A projectile is launched up and to the right over flat, level ground. Its range is equal to half of its maximum elevation above the ground. What was the angle between its initial velocity and the ground? Ignore air resistance.


° above the horizonontal

max H = Vo^2 sin^2(Θ) / 2g

range = Vo^2 sin(2Θ) / g

2 Vo^2 sin(2Θ) / g = Vo^2 sin^2(Θ) / 2g

4 sin(2Θ) = sin^2(Θ)

solve for Θ

How can I solve for theta when there is no number A projectile is launched up and to the right over flat, level ground. Its range is equal to half of its maximum elevation above the ground. What was the angle between its initial velocity and the ground? Ignore air resistance.


° above the horizonontal

To find the angle between the initial velocity and the ground, we can use the concept of projectile motion and the equations of motion.

Let's consider the horizontal and vertical components of the projectile's motion independently.

The horizontal component of the initial velocity remains constant throughout the motion as there is no acceleration in that direction. Let's call it V0x.

The vertical component of the initial velocity, V0y, will change due to the acceleration due to gravity. At the highest point of the projectile's trajectory, V0y will be reduced to zero.

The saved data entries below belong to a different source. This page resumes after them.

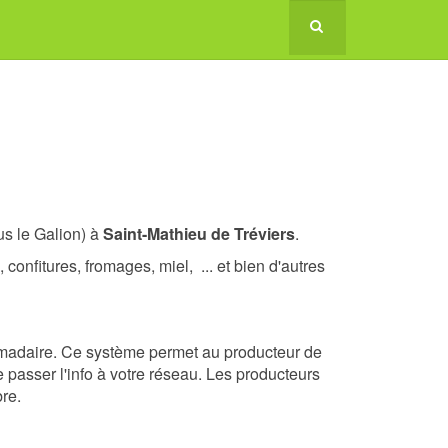
s le Galion) à
Saint-Mathieu de Tréviers
.
onfitures, fromages, miel, ... et bien d'autres
omadaire. Ce système permet au producteur de
 passer l'info à votre réseau. Les producteurs
bre
.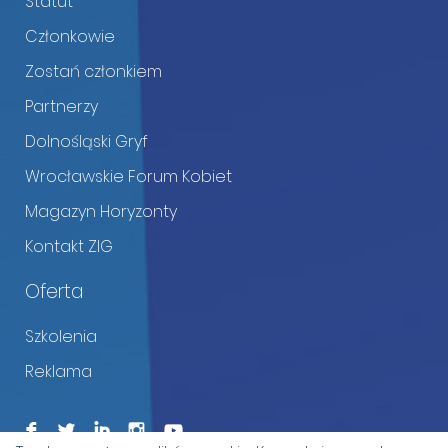
Statut
Członkowie
Zostań członkiem
Partnerzy
Dolnośląski Gryf
Wrocławskie Forum Kobiet
Magazyn Horyzonty
Kontakt ZIG
Oferta
Szkolenia
Reklama
F
L
I
I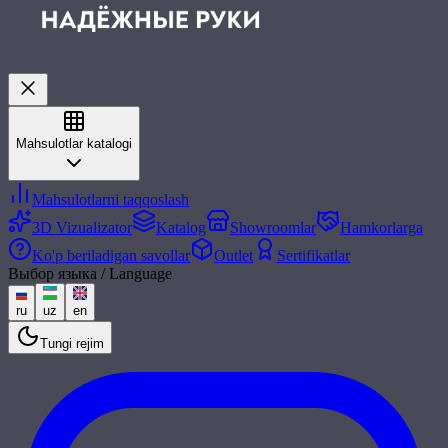
Mahsulotlar katalogi
Mahsulotlarni taqqoslash
3D Vizualizator
Katalog
Showroomlar
Hamkorlarga
Ko'p beriladigan savollar
Outlet
Sertifikatlar
Выбор языка / Language
ru
uz
en
Tungi rejim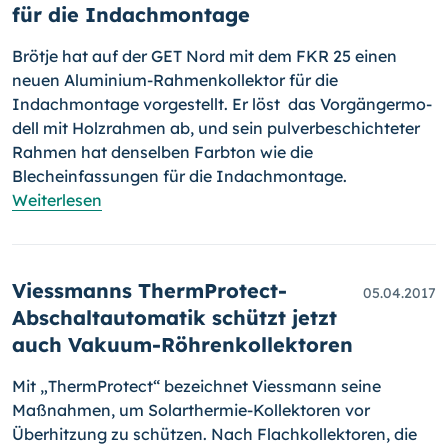
für die Indachmontage
Brötje hat auf der GET Nord mit dem FKR 25 einen
neuen Aluminium-
Rah­men­kollektor für die
Indachmontage vorgestellt. Er löst das Vor­gän­ger­mo­
dell mit Holzrahmen ab, und sein pulverbeschichteter
Rahmen hat den­sel­ben Farbton wie die
Blecheinfassungen für die Indach­mon­tage.
Weiterlesen
Viessmanns ThermProtect-
05.04.2017
Abschaltautomatik schützt jetzt
auch Vakuum-Röhrenkollektoren
Mit „ThermProtect“ bezeichnet Viessmann seine
Maßnahmen, um Solar­thermie-Kollektoren vor
Überhitzung zu schützen. Nach Flach­kollek­toren, die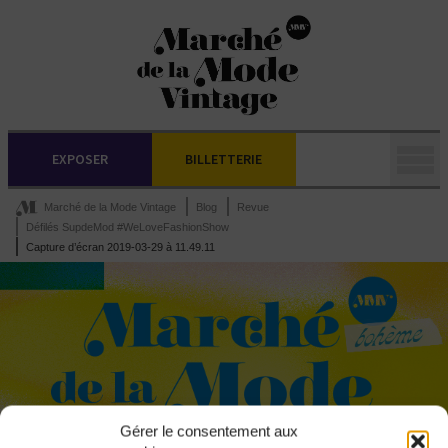
EXPOSER
BILLETTERIE
Marché de la Mode Vintage
Blog
Revue
Défilés SupdeMod #WeLoveFashionShow
Capture d’écran 2019-03-29 à 11.49.11
Gérer le consentement aux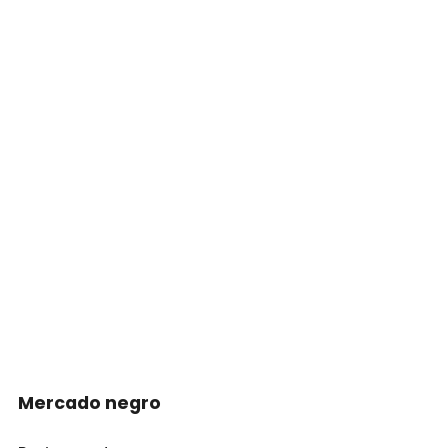
Mercado negro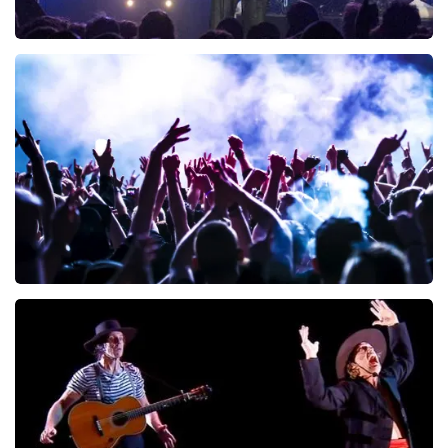
Blof
222
laatste 30 minuten
BESTEL NU
Megadeth
166
laatste 30 minuten
BESTEL NU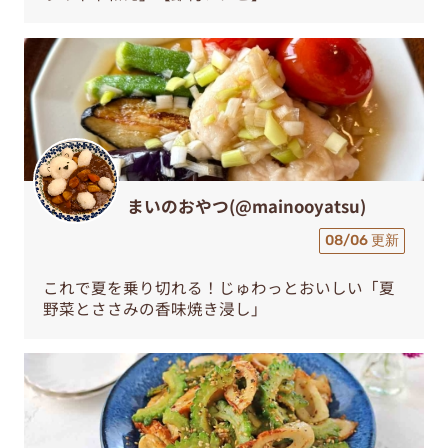
まいのおやつ(@mainooyatsu)
08/06 更新
これで夏を乗り切れる！じゅわっとおいしい「夏
野菜とささみの香味焼き浸し」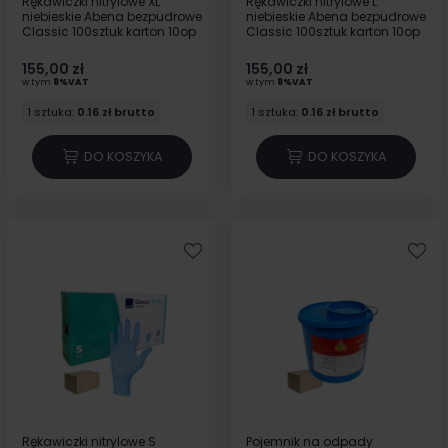
Rękawiczki nitrylowe XL
Rękawiczki nitrylowe L
niebieskie Abena bezpudrowe
niebieskie Abena bezpudrowe
Classic 100sztuk karton 10op
Classic 100sztuk karton 10op
155,00 zł
155,00 zł
w tym
8%VAT
w tym
8%VAT
1 sztuka:
0.16 zł brutto
1 sztuka:
0.16 zł brutto
DO KOSZYKA
DO KOSZYKA
Rękawiczki nitrylowe S
Pojemnik na odpady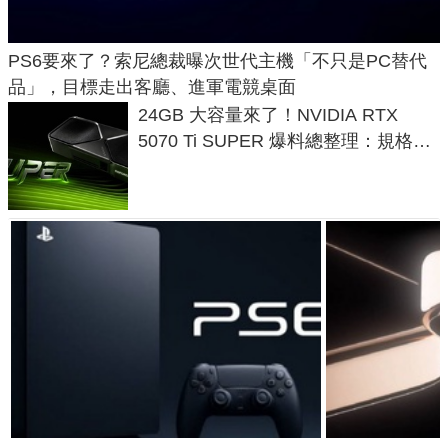
PS6要來了？索尼總裁曝次世代主機「不只是PC替代
品」，目標走出客廳、進軍電競桌面
24GB 大容量來了！NVIDIA RTX
5070 Ti SUPER 爆料總整理：規格、
功耗、上市時間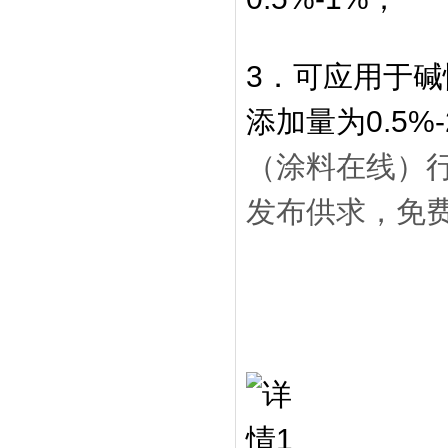
3．可应用于
添加量为0.5%-
（涂料在线）行业门
发布供求，免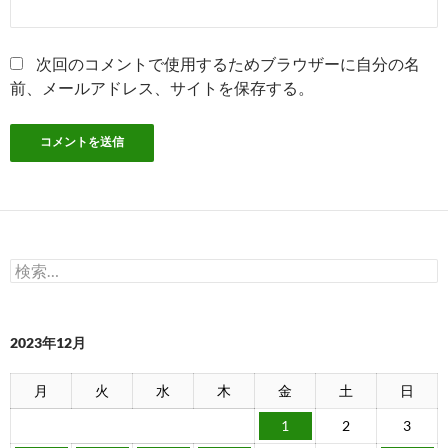
次回のコメントで使用するためブラウザーに自分の名
前、メールアドレス、サイトを保存する。
検
索:
2023年12月
月
火
水
木
金
土
日
1
2
3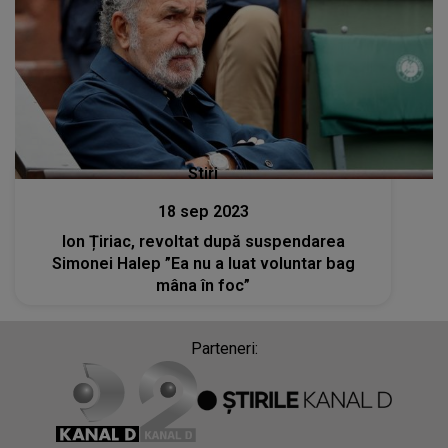
Stiri
18 sep 2023
Ion Țiriac, revoltat după suspendarea
Simonei Halep ”Ea nu a luat voluntar bag
mâna în foc”
Parteneri: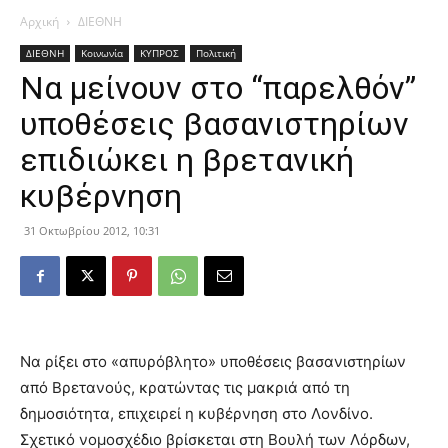
Αρχική
ΔΙΕΘΝΗ
ΔΙΕΘΝΗ
Κοινωνία
ΚΥΠΡΟΣ
Πολιτική
Να μείνουν στο “παρελθόν”
υποθέσεις βασανιστηρίων
επιδιώκει η βρετανική
κυβέρνηση
31 Οκτωβρίου 2012, 10:31
Να ρίξει στο «απυρόβλητο» υποθέσεις βασανιστηρίων
από Βρετανούς, κρατώντας τις μακριά από τη
δημοσιότητα, επιχειρεί η κυβέρνηση στο Λονδίνο.
Σχετικό νομοσχέδιο βρίσκεται στη Βουλή των Λόρδων,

Now, let's define the variables:
θ = angle between the initial velocity and the ground
Range = R (given as half the maximum elevation)
Maximum Elevation = H

The range (R) of the projectile is given as half of its maximum elevation (H), so we can say: R = H/2.

We know that the horizontal range of a projectile can be calculated using the equation:
R = V0x * t, where t is the total time of flight.

To simplify our calculation, we can find the time of flight in terms of the initial vertical velocity (V0y) using the formula:
t = (2 * V0y) / g, where g is the acceleration due to gravity (approximately 9.8 m/s²).

Substituting the equation for time into the range equation, we have:
R = V0x * ((2 * V0y) / g)

Since we are looking for the angle θ, we need to express V0x and V0y in terms of θ:
V0x = V0 * cos(θ)
V0y = V0 * sin(θ)

Substituting these expressions into the range equation, we get:
R = (V0 * cos(θ)) * ((2 * V0 * sin(θ)) / g)

Now, we can solve this equation for θ.
Dividing both sides by V0, we have:
R / V0 = (2 * sin(θ) * cos(θ)) / g

Using the identity sin(2θ) = 2 * sin(θ) * cos(θ), we can rewrite the equation as:
R / V0 = sin(2θ) / g

Finally, to solve for θ, we take the inverse sine (or arcsine) of both sides:
sin^(-1)((R / V0) * g) = 2θ

To find θ, divide the result by 2:
θ = (1/2) * sin^(-1)((R / V0) * g)

Now, you can calculate the angle using the given values for R (Range) and V0 (initial velocity). Remember to convert the angle from radians to degrees.

Keep in mind that this calculation assumes there is no air resistance and that the ground is flat and level.